Cricbuzz
- Website type: Cricket news and score
- Available in: English, Hindi, Telugu, Tamil, Kannada, Marathi and Bengali
- Headquarters: Bengaluru, India
- Owner: Times Internet
- Creators: Pankaj Chhaparwal; Piyush Agrawal; Pravin Hegde;
- Parent: The Times Group
- Website: www.cricbuzz.com
- Commercial: Yes
- Registration: Optional
- Users: 50 million (January 2018)
- Launched: 1 November 2004; 21 years ago
- Current status: Active

= Cricbuzz =

Sports news website for cricket

Cricbuzz is a cricket news website owned by Times Internet. It features news, articles and live coverage of cricket matches including videos, text commentary, player stats and team rankings. It also offers a mobile app.

==History==

Cricbuzz was created by Pankaj Chhaparwal, Piyush Agrawal, and Pravin Hegde in 2004. In 2010, Cricbuzz started developing a mobile app for live cricket news and scores.

Cricbuzz was the seventh most searched for website in India in 2014. It claimed to have 50 million users during the 2014 Indian Premier League and 2.6 billion page views in January 2015.

In November 2014, Times Internet, a subsidiary of Times of India acquired a majority stake in Cricbuzz for an undisclosed sum. The website continued to be managed by the original founders. In January 2015, Times Internet-owned GoCricket was merged into Cricbuzz. GoCricket's website was redirected to Cricbuzz and the GoCricket mobile app was also merged with that of Cricbuzz.

In August 2015, Cricbuzz was named the title sponsor of the Indian Test tour of Sri Lanka.

Cricbuzz hired commentator Harsha Bhogle as ‘Voice of Cricket in India’ in September 2016.

Cricbuzz was reported to be the second most downloaded news app in the world for the second quarter of 2019.

Ahead of the 2024 IPL in April 2024, Willow—a sister pay television cricket channel and streaming service in the United States and Canada—was integrated into Cricbuzz in these markets, with the service being rebranded as "Willow by Cricbuzz" and its subscription content (including regional rights to the IPL and ICC tournaments, among other properties) becoming accessible from within the Cricbuzz app.

In February 2025, Cricbuzz launched its fantasy sports platform, Cricbuzz11. In May 2025, Dream11's parent company Dream Sports acquired a minority stake in Cricbuzz and Willow TV for $50 million.

== Cricbuzz Live ==

In 2018, Cricbuzz launched Cricbuzz Live, a cricket analysis and discussion video show covering international cricket and tournaments including the Indian Premier League.

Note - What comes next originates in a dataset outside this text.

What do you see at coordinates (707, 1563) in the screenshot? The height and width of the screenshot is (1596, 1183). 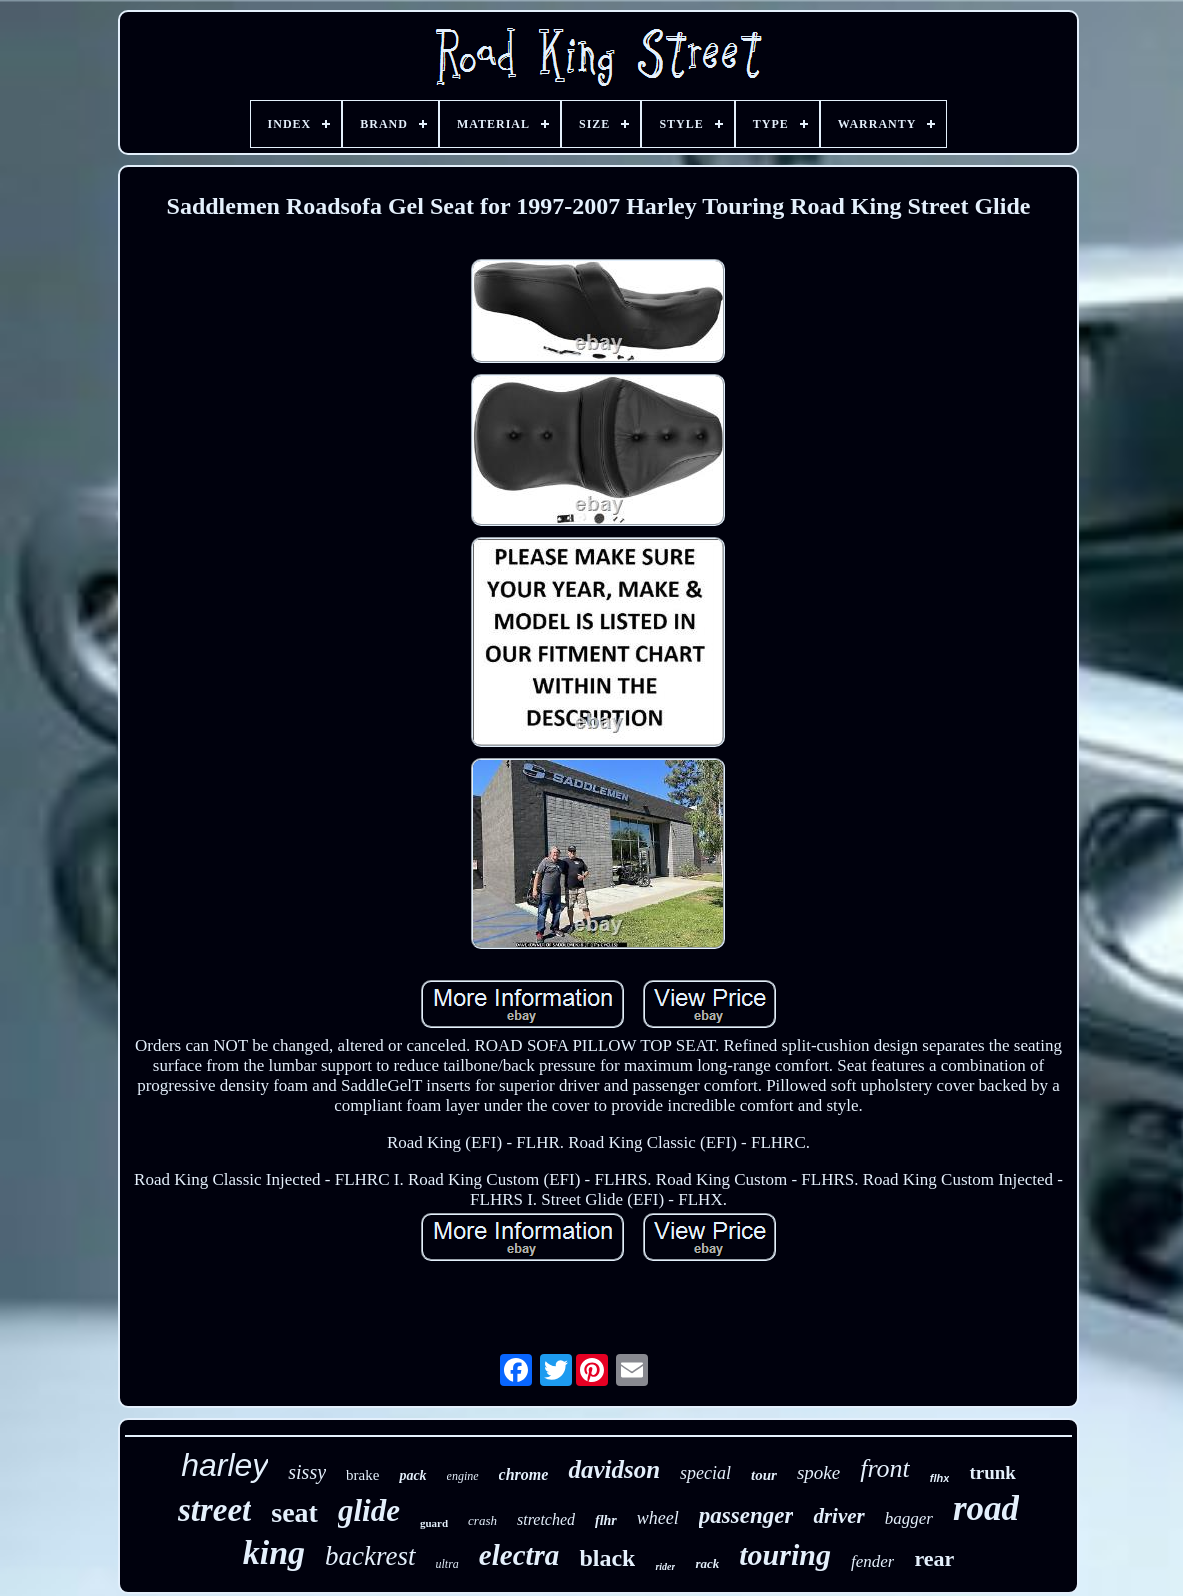 I see `rack` at bounding box center [707, 1563].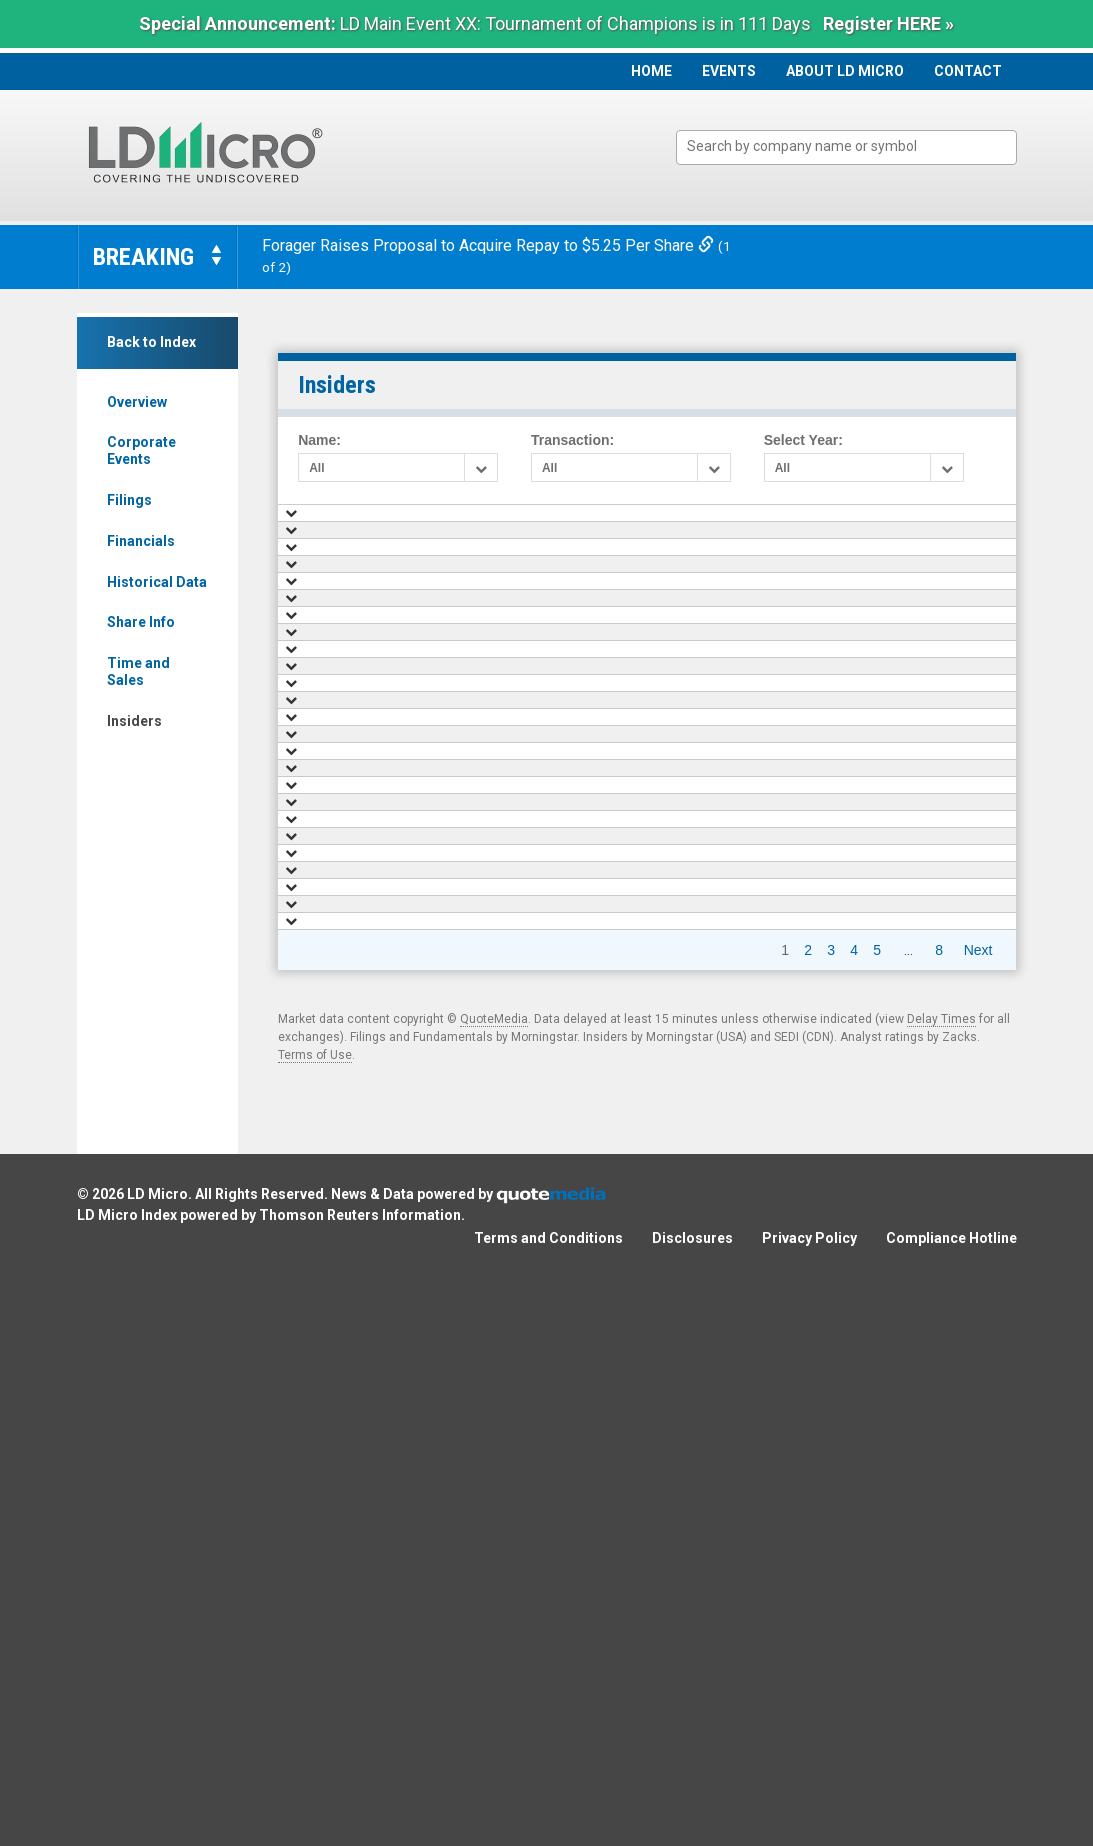 This screenshot has height=1846, width=1093. Describe the element at coordinates (951, 1804) in the screenshot. I see `Compliance Hotline` at that location.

The show features pre-match, mid-innings, and post-match discussions involving presenters, commentators, journalists, and former international cricketers. Personalities associated with the program have included Harsha Bhogle, Virender Sehwag, Zaheer Khan, Michael Vaughan, Adam Gilchrist, Shaun Pollock, Simon Doull, Dinesh Karthik, Parthiv Patel, Murali Vijay, Mohammed Shami, Ajay Jadeja, Piyush Chawla, Lisa Sthalekar, Murali Kartik, Rohan Gavaskar, Pommie Mbangwa, Joy Bhattacharjya, Gaurav Kapur, Danish Sait, and Gautam Bhimani.

The program is distributed through the Cricbuzz website and mobile applications.